Impressions

In security we trust: Needed: A new Marshall Plan

For several months Congress had been calling for President Bush to coordinate the work of security-oriented agencies spread throughout the executive branch. The president, who retains a 75 percent approval rating, resisted such a move. Some of his critics said it was because he did not want homeland security director Tom Ridge to testify to Congress—something he would have to do if his position is elevated to cabinet status.

But once Congress began examining the failure of the FBI and CIA to “connect the dots” that might have prevented the horrors of September 11, the president announced a restructure as a bold presidential move. Who even remembers that the idea came first from the Congress? Even Joseph Lieberman (D., Conn.), who is positioning himself to run for president in 2004, rushed to the president’s side with this bipartisan clarion call: “We’ve got to get our act together, and this is the best way to do it quickly.”

Do what quickly, senator? Create a massive federal agency so that FBI agents gathering data on danger in Phoenix and Minneapolis will receive a faster hearing in Washington? There is nothing wrong with a little efficiency in government. But efficiency will not make up for the lack of a national purpose that is higher than self-protection, and new lines of communication will not help us claim that purpose.

Since the most monumental failure of national security in modern times took the lives of thousands, the American people have become one huge, flag-waving cheering section for patriotism. Missing from this post–September 11 reaction is any forward-looking leadership from either political party—anything that addresses the imbalance in the world’s resources, an imbalance that is the root cause of terrorism. Ideologues like Osama bin Laden and the states that endorse them do not lack for resources, but the militants whom they inspire and recruit most certainly do.

Patriotism is a good thing, but obsessive nationalism isn’t. We should be proud of who we are as a nation yet always be aware that we are only one nation among many. We are not alone with our fears and our desire to be protected from danger. We like to remind the world that we are Number One (in just about everything except soccer), but the message does not endear us to nations that have their own national pride and patriotic love for people, their own tribe and culture, and more than their share of war-generated death and destruction.

With its security obsession and xenophobia, the United States resembles a castle on the hill, with a king who is digging a deeper moat and filling it with the alligators of secrecy and reduced civil rights. We are in danger of placing our trust in the forces of security instead of turning our energies and passion outward toward the service of others. After all, a hungry mob is more likely to pose a threat to the castle than are people who have hope for the future.

We do not need a reorganized security force; this issue is only a momentary diversion. We need a new national purpose and a determination to place our trust not in military strength, but in a commitment to employ our massive power for good. It has happened before, most notably in the Marshall Plan, when the U.S. turned its World War II victory into an opportunity to rebuild the countries it had devastated. That could be done again through a combination of moral purpose and practical politics.
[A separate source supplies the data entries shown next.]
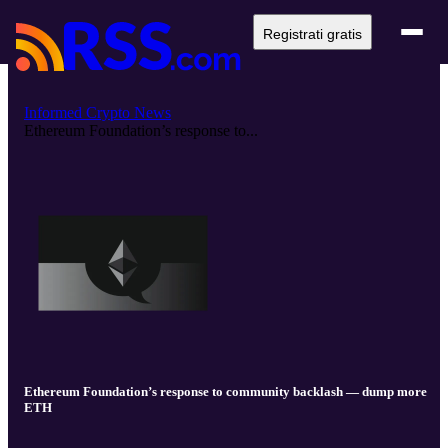
Registrati gratis
Informed Crypto News
Ethereum Foundation’s response to...
Ethereum Foundation’s response to community backlash — dump more
ETH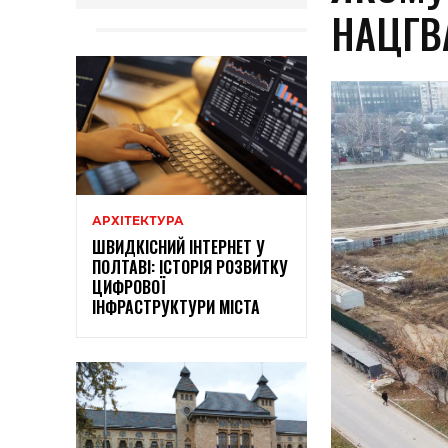
НАЦГВ
АРХІТЕКТУРА
ШВИДКІСНИЙ ІНТЕРНЕТ У
ПОЛТАВІ: ІСТОРІЯ РОЗВИТКУ
ЦИФРОВОЇ
ІНФРАСТРУКТУРИ МІСТА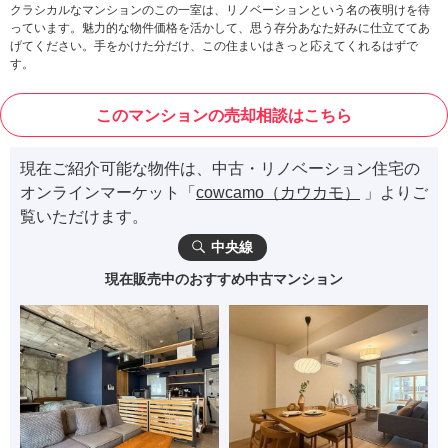
クラシカルなマンションのこの一室は、リノベーションという名の夜明けを待
っています。魅力的な物件価格を活かして、思う存分あなた好みに仕立ててあ
げてください。手をかけた分だけ、この住まいはきっと応えてくれるはずで
す。
このマンションの売却相談はこちら
現在ご紹介可能な物件は、中古・リノベーション住宅の
オンラインマーケット「
cowcamo（カウカモ）
」よりご
覧いただけます。
中央線
現在販売中のおすすめ中古マンション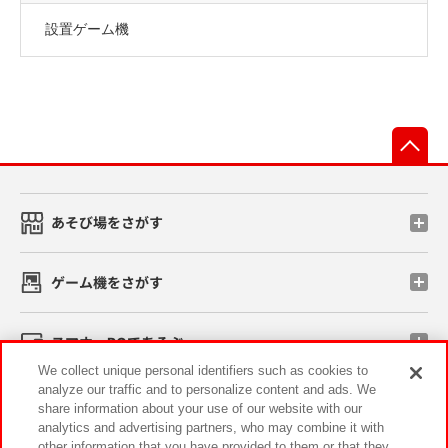
設置ゲーム機
先
あそび場をさがす
ゲーム機をさがす
スマホ・PCであそぶ
We collect unique personal identifiers such as cookies to
analyze our traffic and to personalize content and ads. We
イベント・キャンペーン
share information about your use of our website with our
analytics and advertising partners, who may combine it with
other information that you have provided to them or that they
Most countries outside the U.S., especially in the developing world, have known human-caused disasters, wars, famines and massive killing in the name of nationalism posing as patriotism. That is why so many of them were initially sympathetic to the U.S. after the destruction of September 11. Now these same people wonder if the American people are going to wallow forever in the aftermath of that destructive moment. A nation that has withdrawn into a shell of self-pity and victimhood appears to others as a giant with no thought for anything other than itself.
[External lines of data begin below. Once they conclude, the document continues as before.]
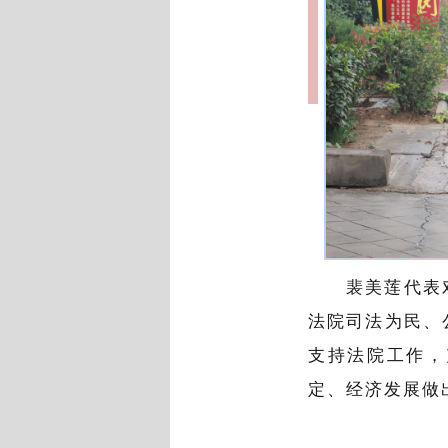
裴美莲代表
法院司法为民、
支持法院工作，
定、经济发展做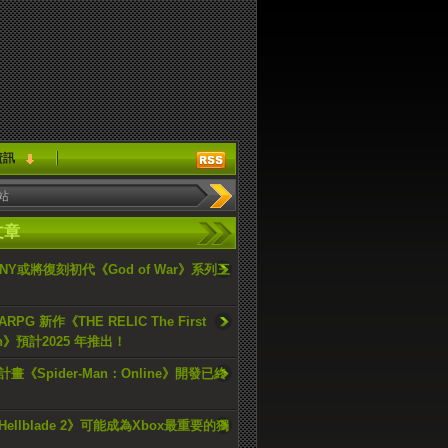
資訊
文章
ONY或將復刻初代《God of War》系列三
PG 新作《THE RELIC The First
an》預計2025 年推出！
畫《Spider-Man：Online》開發已終
ellblade 2》可能成為Xbox最重要的獨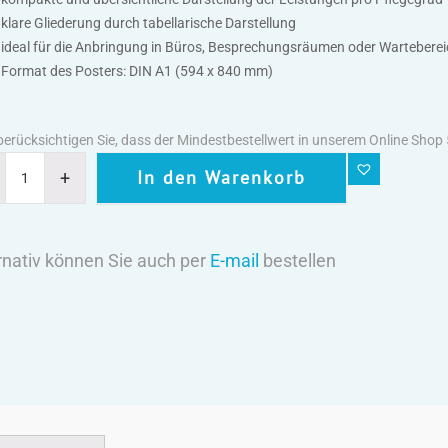
klare Gliederung durch tabellarische Darstellung
ideal für die Anbringung in Büros, Besprechungsräumen oder Wartebere
Format des Posters: DIN A1 (594 x 840 mm)
 berücksichtigen Sie, dass der Mindestbestellwert in unserem Online Shop
In den Warenkorb
rnativ können Sie auch per
E-mail
bestellen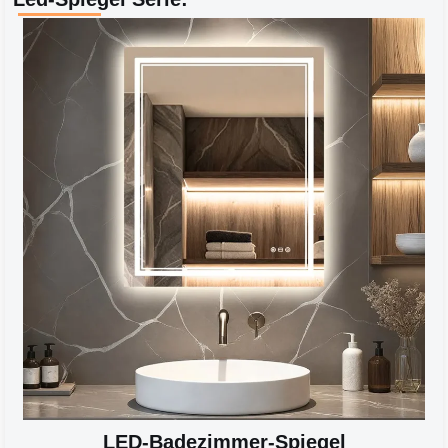
LED-Badezimmer-Spiegel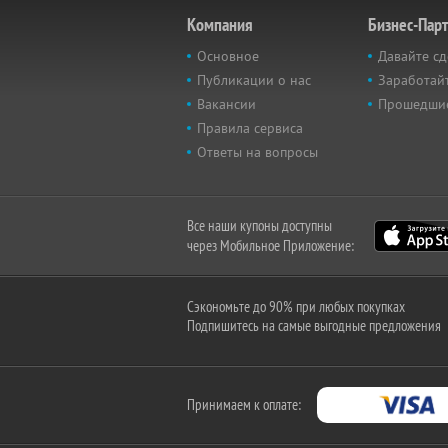
Компания
Бизнес-Пар
Основное
Давайте сд
Публикации о нас
Заработайт
Вакансии
Прошедши
Правила сервиса
Ответы на вопросы
Все наши купоны доступны
через Мобильное Приложение:
Сэкономьте до 90% при любых покупках
Подпишитесь на самые выгодные предложения
Принимаем к оплате: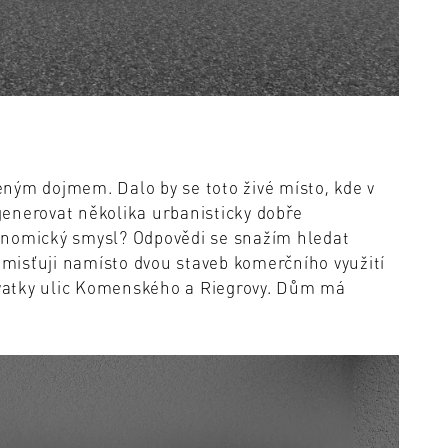
ným dojmem. Dalo by se toto živé místo, kde v
egenerovat několika urbanisticky dobře
onomický smysl? Odpovědi se snažím hledat
misťuji namísto dvou staveb komerčního využití
vatky ulic Komenského a Riegrovy. Dům má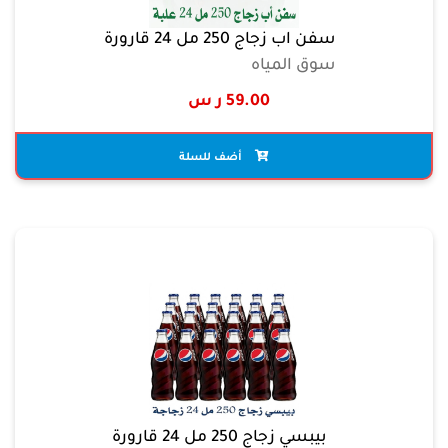
سفن اب زجاج 250 مل 24 قارورة
سوق المياه
59.00 ر س
أضف للسلة
بيبسي زجاج 250 مل 24 قارورة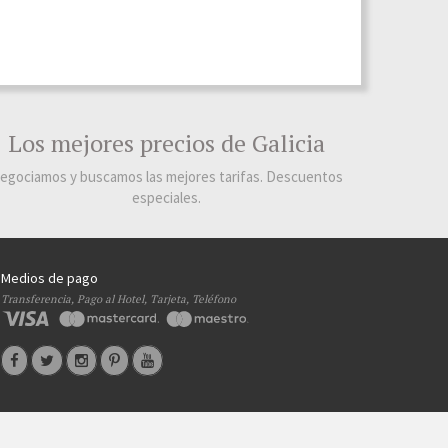
Los mejores precios de Galicia
egociamos y buscamos las mejores tarifas. Descuentos
especiales.
Medios de pago
Transferencia, Pago al Hotel, Tarjeta, Teléfono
Security must not be our sole purpose. We need to look outward to a starving, battered world and stop this silly, patently obvious business of pretending to build nations in our own image when what we are really doing is using the peoples of the world to serve our financial interests.
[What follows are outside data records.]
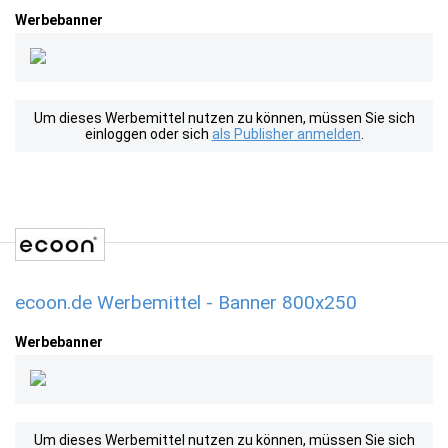
Werbebanner
Um dieses Werbemittel nutzen zu können, müssen Sie sich
einloggen oder sich
als Publisher anmelden
.
ecoon.de Werbemittel - Banner 800x250
Werbebanner
Um dieses Werbemittel nutzen zu können, müssen Sie sich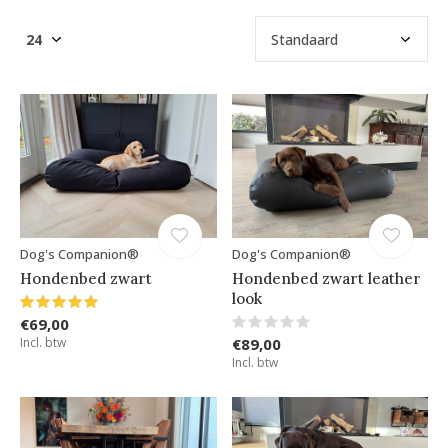
Dog's Companion®
Dog's Companion®
Hondenbed zwart
Hondenbed zwart leather
look
€69,00
Incl. btw
€89,00
Incl. btw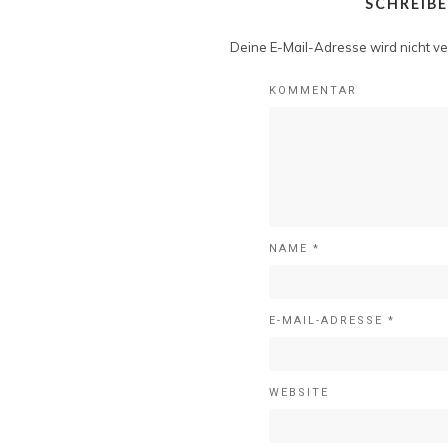
SCHREIB
Deine E-Mail-Adresse wird nicht ver
KOMMENTAR
NAME
*
E-MAIL-ADRESSE
*
WEBSITE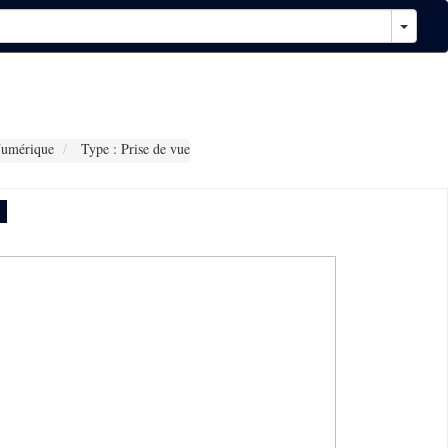
Numérique
Type : Prise de vue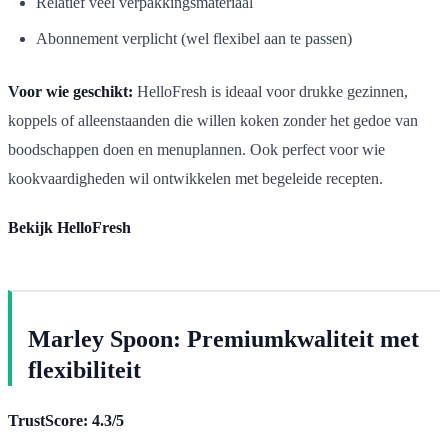
Relatief veel verpakkingsmateriaal
Abonnement verplicht (wel flexibel aan te passen)
Voor wie geschikt:
HelloFresh is ideaal voor drukke gezinnen,
koppels of alleenstaanden die willen koken zonder het gedoe van
boodschappen doen en menuplannen. Ook perfect voor wie
kookvaardigheden wil ontwikkelen met begeleide recepten.
Bekijk HelloFresh
Marley Spoon: Premiumkwaliteit met
flexibiliteit
TrustScore: 4.3/5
Despots arise when desperate people are too weak to prevent their ascension to power. Who creates the conditions that allow dictators to rise to power? Why is there hunger and sickness and suffering in so much of the world and a few enjoying an abundance of riches? There are consequences of this imbalance, as Jesus told his disciples. “No servant can serve two masters; for either he will hate the one and love the other, or he will be devoted to the one and despise the other. You cannot serve God and mammon . . . God knows your hearts; for what is exalted among men is an abomination in the sight of God.” The energy we waste in reorganizing our national security system would be better spent finding ways to correct the root causes of terrorism.